What to work on
Pictures excluded, please transcribe exactly the lines from the one with "本作品不包含AI生成的内容" through the end of the records below, and nothing more.

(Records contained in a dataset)
==========

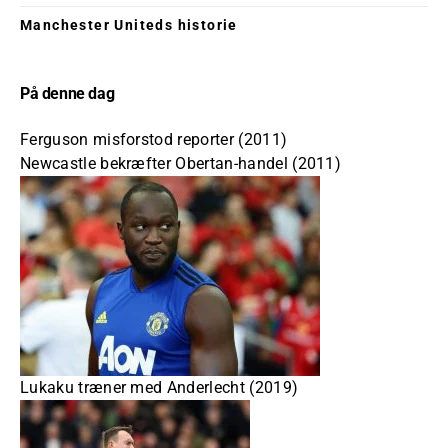
Manchester Uniteds historie
På denne dag
Ferguson misforstod reporter (2011)
Newcastle bekræfter Obertan-handel (2011)
Lukaku træner med Anderlecht (2019)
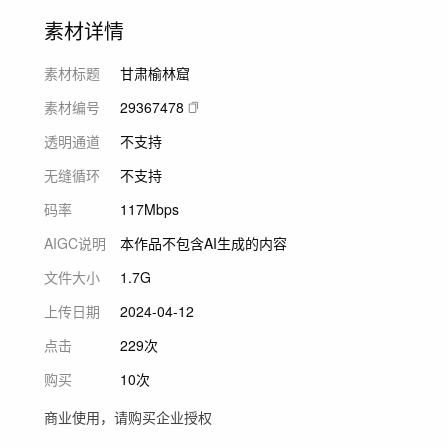
素材详情
素材标题
甘肃榆林窟
素材编号
29367478
透明通道
不支持
无缝循环
不支持
码率
117Mbps
AIGC说明
本作品不包含AI生成的内容
文件大小
1.7G
上传日期
2024-04-12
点击
229次
购买
10次
商业使用，请购买企业授权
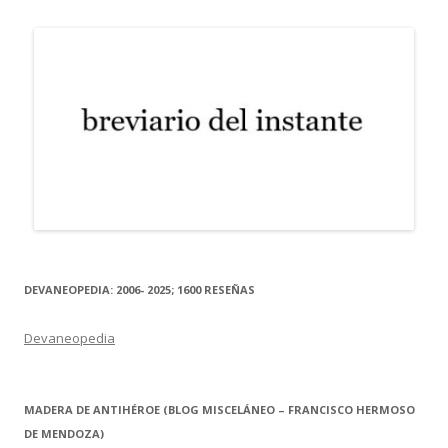
DEVANEOPEDIA: 2006- 2025; 1600 RESEÑAS
Devaneopedia
MADERA DE ANTIHÉROE (BLOG MISCELÁNEO – FRANCISCO HERMOSO
DE MENDOZA)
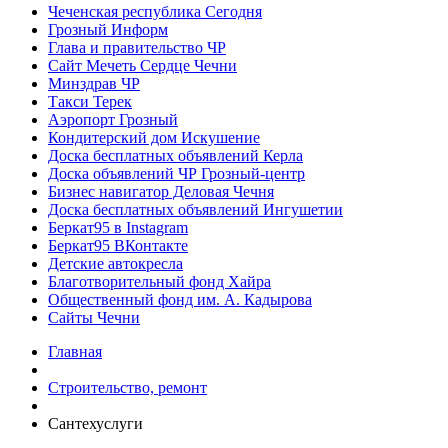
Чеченская республика Сегодня
Грозный Информ
Глава и правительство ЧР
Сайт Мечеть Сердце Чечни
Минздрав ЧР
Такси Терек
Аэропорт Грозный
Кондитерский дом Искушение
Доска бесплатных объявлений Керла
Доска объявлений ЧР Грозный-центр
Бизнес навигатор Деловая Чечня
Доска бесплатных объявлений Ингушетии
Беркат95 в Instagram
Беркат95 ВКонтакте
Детские автокресла
Благотворительный фонд Хайра
Общественный фонд им. А. Кадырова
Сайты Чечни
Главная
Строительство, ремонт
Сантехуслуги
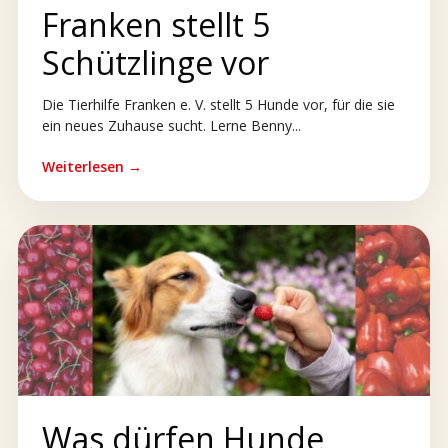
Franken stellt 5
Schützlinge vor
Die Tierhilfe Franken e. V. stellt 5 Hunde vor, für die sie
ein neues Zuhause sucht. Lerne Benny...
Weiterlesen →
Was dürfen Hunde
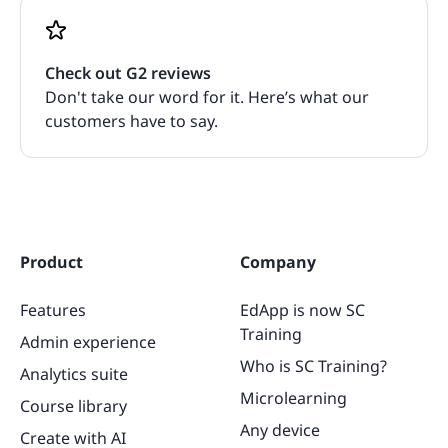
Check out G2 reviews
Don't take our word for it. Here’s what our
customers have to say.
Product
Company
Features
EdApp is now SC
Training
Admin experience
Who is SC Training?
Analytics suite
Microlearning
Course library
Any device
Create with AI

==========

Output of the exercise
本作品不包含AI生成的内容
文件大小
1.7G
上传日期
2024-04-12
点击
229次
购买
10次
商业使用，请购买企业授权
DEVANEOPEDIA: 2006- 2025; 1600 RESEÑAS
Devaneopedia
MADERA DE ANTIHÉROE (BLOG MISCELÁNEO – FRANCISCO HERMOSO
DE MENDOZA)
Чеченская республика Сегодня
Грозный Информ
Глава и правительство ЧР
Сайт Мечеть Сердце Чечни
Минздрав ЧР
Такси Терек
Аэропорт Грозный
Кондитерский дом Искушение
Доска бесплатных объявлений Керла
Доска объявлений ЧР Грозный-центр
Бизнес навигатор Деловая Чечня
Доска бесплатных объявлений Ингушетии
Беркат95 в Instagram
Беркат95 ВКонтакте
Детские автокресла
Благотворительный фонд Хайра
Общественный фонд им. А. Кадырова
Сайты Чечни
Главная
Строительство, ремонт
Сантехуслуги
Franken stellt 5
Schützlinge vor
Die Tierhilfe Franken e. V. stellt 5 Hunde vor, für die sie
ein neues Zuhause sucht. Lerne Benny...
Weiterlesen →
Was dürfen Hunde
Check out G2 reviews
Don't take our word for it. Here’s what our
customers have to say.
Product
Company
Features
EdApp is now SC
Training
Admin experience
Who is SC Training?
Analytics suite
Microlearning
Course library
Any device
Create with AI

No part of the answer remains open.